### What is needed
Word for word, repeat all the entries below, but without the pictures.

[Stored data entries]
- Opening Delimiter -

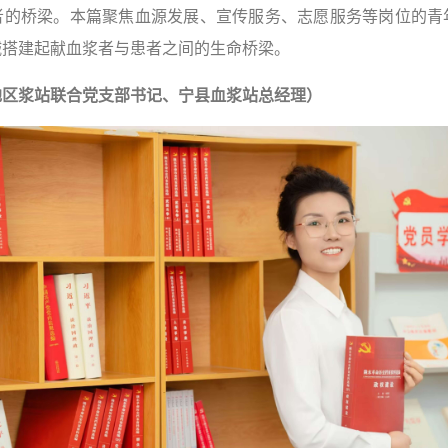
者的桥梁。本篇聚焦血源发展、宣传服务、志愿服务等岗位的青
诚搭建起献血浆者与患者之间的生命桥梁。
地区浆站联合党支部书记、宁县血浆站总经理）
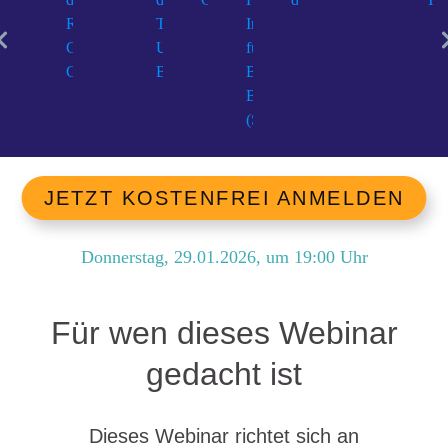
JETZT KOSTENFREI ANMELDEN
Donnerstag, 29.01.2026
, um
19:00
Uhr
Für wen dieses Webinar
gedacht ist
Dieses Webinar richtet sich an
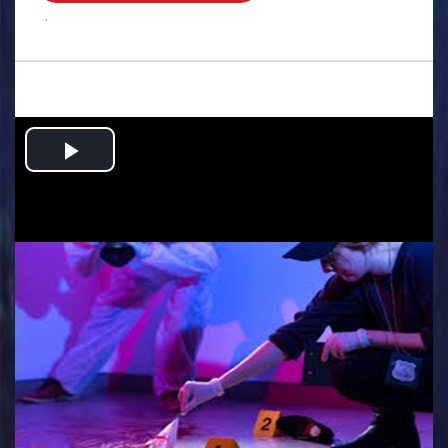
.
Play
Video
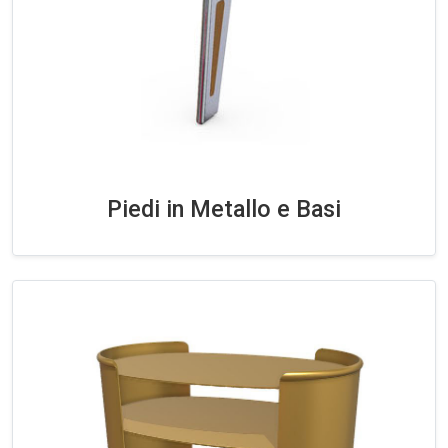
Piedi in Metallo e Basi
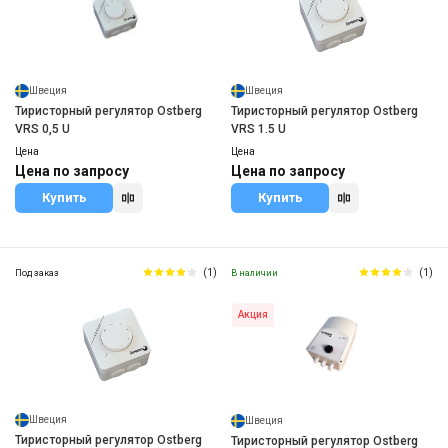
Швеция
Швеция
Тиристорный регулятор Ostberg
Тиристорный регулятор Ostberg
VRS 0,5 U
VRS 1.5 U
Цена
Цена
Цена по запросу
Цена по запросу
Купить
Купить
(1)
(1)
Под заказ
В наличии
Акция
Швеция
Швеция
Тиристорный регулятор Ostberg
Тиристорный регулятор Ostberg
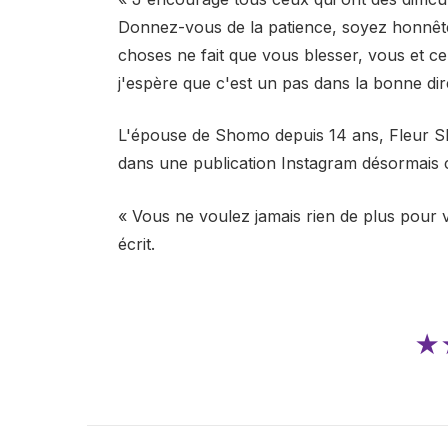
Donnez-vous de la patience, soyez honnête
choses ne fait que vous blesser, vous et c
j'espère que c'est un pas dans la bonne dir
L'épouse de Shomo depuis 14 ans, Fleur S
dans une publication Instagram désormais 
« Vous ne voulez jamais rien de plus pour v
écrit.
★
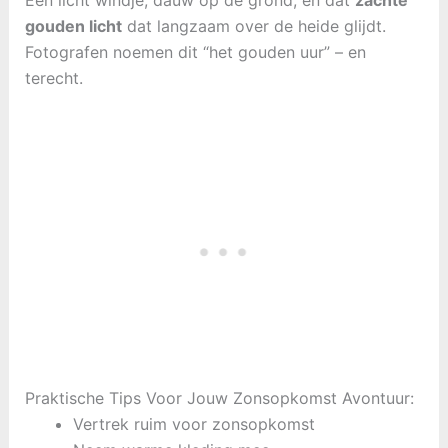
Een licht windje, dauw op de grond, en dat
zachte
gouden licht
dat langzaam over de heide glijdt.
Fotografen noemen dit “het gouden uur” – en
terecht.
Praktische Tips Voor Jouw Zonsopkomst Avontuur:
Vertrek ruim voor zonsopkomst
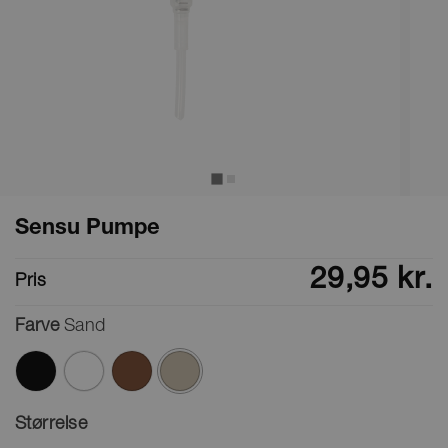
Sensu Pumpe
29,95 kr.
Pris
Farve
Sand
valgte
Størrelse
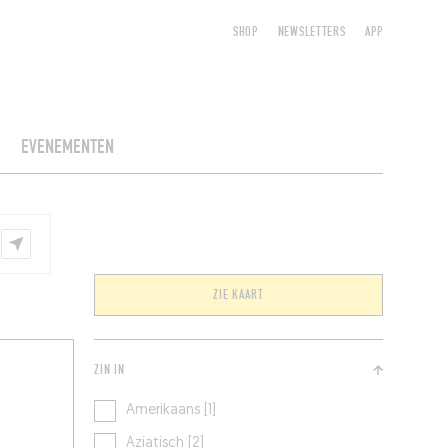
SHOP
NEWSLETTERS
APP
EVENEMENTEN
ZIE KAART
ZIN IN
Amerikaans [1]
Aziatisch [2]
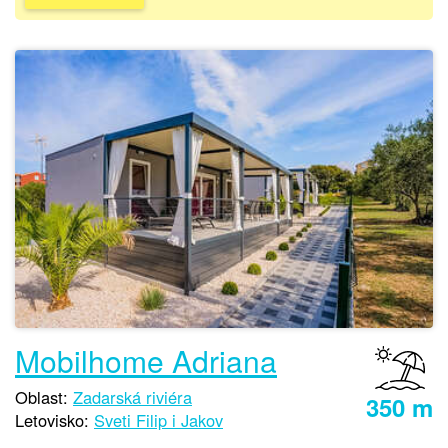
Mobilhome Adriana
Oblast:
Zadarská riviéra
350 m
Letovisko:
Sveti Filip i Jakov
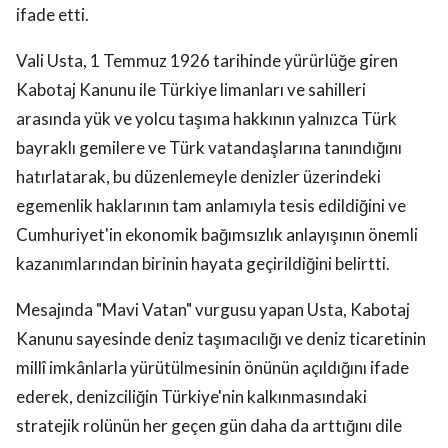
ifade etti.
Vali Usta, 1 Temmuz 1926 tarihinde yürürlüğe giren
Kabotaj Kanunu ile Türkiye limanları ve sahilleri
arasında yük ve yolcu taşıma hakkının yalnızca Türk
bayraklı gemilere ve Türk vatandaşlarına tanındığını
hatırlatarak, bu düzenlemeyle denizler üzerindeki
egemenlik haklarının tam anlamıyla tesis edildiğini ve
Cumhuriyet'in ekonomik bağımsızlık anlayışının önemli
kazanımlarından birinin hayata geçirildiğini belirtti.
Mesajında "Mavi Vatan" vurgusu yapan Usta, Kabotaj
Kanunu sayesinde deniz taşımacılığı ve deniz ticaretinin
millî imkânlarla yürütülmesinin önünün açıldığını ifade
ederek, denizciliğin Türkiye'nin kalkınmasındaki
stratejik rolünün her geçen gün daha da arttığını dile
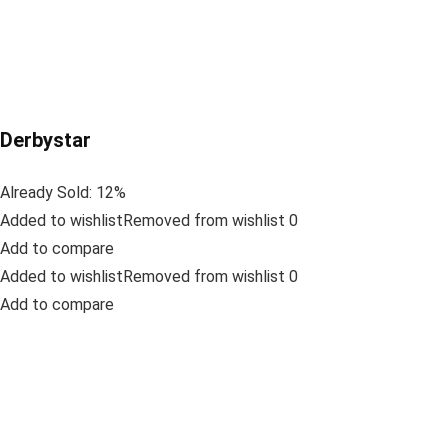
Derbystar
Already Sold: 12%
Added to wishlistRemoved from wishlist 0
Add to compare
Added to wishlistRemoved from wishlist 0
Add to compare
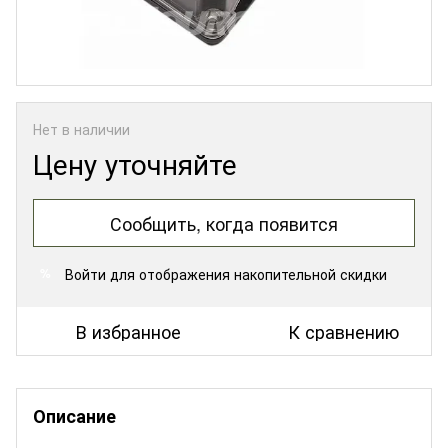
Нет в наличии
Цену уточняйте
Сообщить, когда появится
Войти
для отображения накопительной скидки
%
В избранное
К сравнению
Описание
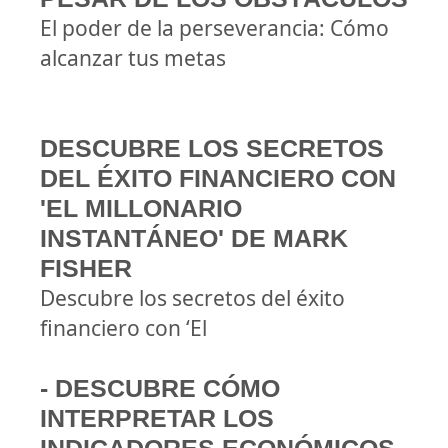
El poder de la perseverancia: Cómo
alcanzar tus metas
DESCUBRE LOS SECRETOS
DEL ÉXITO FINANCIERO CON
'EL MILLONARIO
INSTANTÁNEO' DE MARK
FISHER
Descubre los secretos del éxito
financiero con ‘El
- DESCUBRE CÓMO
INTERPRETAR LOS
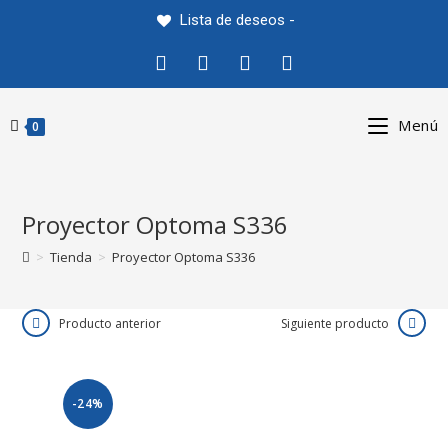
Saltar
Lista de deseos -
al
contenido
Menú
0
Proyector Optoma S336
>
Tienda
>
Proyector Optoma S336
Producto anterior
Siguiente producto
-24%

- Closing Delimiter -

### Answer to this exercise
者的桥梁。本篇聚焦血源发展、宣传服务、志愿服务等岗位的青
诚搭建起献血浆者与患者之间的生命桥梁。
地区浆站联合党支部书记、宁县血浆站总经理）
JETZT KOSTENFREI ANMELDEN
Donnerstag, 29.01.2026
, um
19:00
Uhr
Für wen dieses Webinar
gedacht ist
Dieses Webinar richtet sich an
.
Play
Video
Piedi in Metallo e Basi
Швеция
Швеция
Тиристорный регулятор Ostberg
Тиристорный регулятор Ostberg
VRS 0,5 U
VRS 1.5 U
Цена
Цена
Цена по запросу
Цена по запросу
Купить
Купить
(1)
(1)
Под заказ
В наличии
Акция
Швеция
Швеция
Тиристорный регулятор Ostberg
Тиристорный регулятор Ostberg
Donnez-vous de la patience, soyez honnête
choses ne fait que vous blesser, vous et c
j'espère que c'est un pas dans la bonne dir
L'épouse de Shomo depuis 14 ans, Fleur S
dans une publication Instagram désormais 
« Vous ne voulez jamais rien de plus pour v
écrit.
★
Een licht windje, dauw op de grond, en dat
zachte
gouden licht
dat langzaam over de heide glijdt.
Fotografen noemen dit “het gouden uur” – en
terecht.
Praktische Tips Voor Jouw Zonsopkomst Avontuur:
Vertrek ruim voor zonsopkomst
Sensu Pumpe
29,95 kr.
Pris
Farve
Sand
valgte
Størrelse
SHOP
NEWSLETTERS
APP
EVENEMENTEN
ZIE KAART
ZIN IN
Amerikaans [1]
Aziatisch [2]
Mobilhome Adriana
Oblast:
Zadarská riviéra
350 m
Letovisko:
Sveti Filip i Jakov
ifade etti.
Vali Usta, 1 Temmuz 1926 tarihinde yürürlüğe giren
Kabotaj Kanunu ile Türkiye limanları ve sahilleri
arasında yük ve yolcu taşıma hakkının yalnızca Türk
bayraklı gemilere ve Türk vatandaşlarına tanındığını
hatırlatarak, bu düzenlemeyle denizler üzerindeki
egemenlik haklarının tam anlamıyla tesis edildiğini ve
Cumhuriyet'in ekonomik bağımsızlık anlayışının önemli
kazanımlarından birinin hayata geçirildiğini belirtti.
Mesajında "Mavi Vatan" vurgusu yapan Usta, Kabotaj
Kanunu sayesinde deniz taşımacılığı ve deniz ticaretinin
millî imkânlarla yürütülmesinin önünün açıldığını ifade
ederek, denizciliğin Türkiye'nin kalkınmasındaki
stratejik rolünün her geçen gün daha da arttığını dile
Derbystar
Already Sold: 12%
Added to wishlistRemoved from wishlist 0
Add to compare
Added to wishlistRemoved from wishlist 0
Add to compare
Нет в наличии
Цену уточняйте
Сообщить, когда появится
Войти
для отображения накопительной скидки
%
В избранное
К сравнению
Описание
El poder de la perseverancia: Cómo
alcanzar tus metas
DESCUBRE LOS SECRETOS
DEL ÉXITO FINANCIERO CON
'EL MILLONARIO
INSTANTÁNEO' DE MARK
FISHER
Descubre los secretos del éxito
financiero con ‘El
- DESCUBRE CÓMO
INTERPRETAR LOS
Saltar
Lista de deseos -
al
contenido
Menú
0
Proyector Optoma S336
>
Tienda
>
Proyector Optoma S336
Producto anterior
Siguiente producto
-24%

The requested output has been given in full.